(Stored data entries)
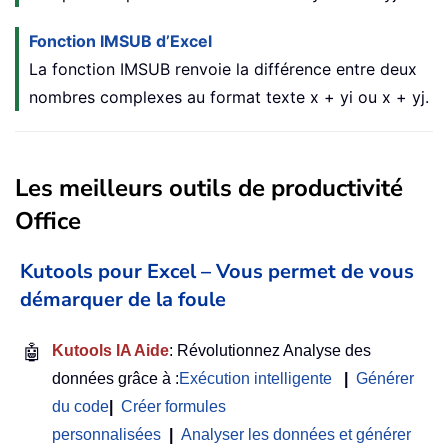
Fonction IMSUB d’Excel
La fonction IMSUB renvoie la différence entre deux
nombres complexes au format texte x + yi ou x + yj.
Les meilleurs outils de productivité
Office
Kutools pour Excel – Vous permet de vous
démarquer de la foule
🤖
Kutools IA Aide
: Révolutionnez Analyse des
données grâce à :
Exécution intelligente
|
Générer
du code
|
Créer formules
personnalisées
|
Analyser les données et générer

---

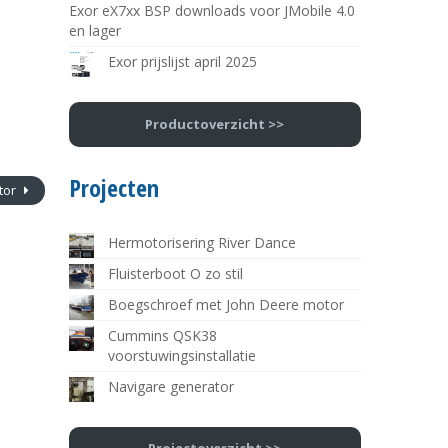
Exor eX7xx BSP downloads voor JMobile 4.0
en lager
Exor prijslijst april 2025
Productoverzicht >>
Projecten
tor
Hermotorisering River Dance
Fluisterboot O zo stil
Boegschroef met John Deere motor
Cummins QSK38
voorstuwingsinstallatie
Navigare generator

- **WHAT IS BEING ASKED**
Nothing should appear in the answer except the lines above from the line with "Fonction IMSUB d’Excel" through the line with "Analyser les données et générer", both included, written out exactly.

- **ANSWER TO THE PROBLEM**
Fonction IMSUB d’Excel
La fonction IMSUB renvoie la différence entre deux
nombres complexes au format texte x + yi ou x + yj.
Les meilleurs outils de productivité
Office
Kutools pour Excel – Vous permet de vous
démarquer de la foule
🤖
Kutools IA Aide
: Révolutionnez Analyse des
données grâce à :
Exécution intelligente
|
Générer
du code
|
Créer formules
personnalisées
|
Analyser les données et générer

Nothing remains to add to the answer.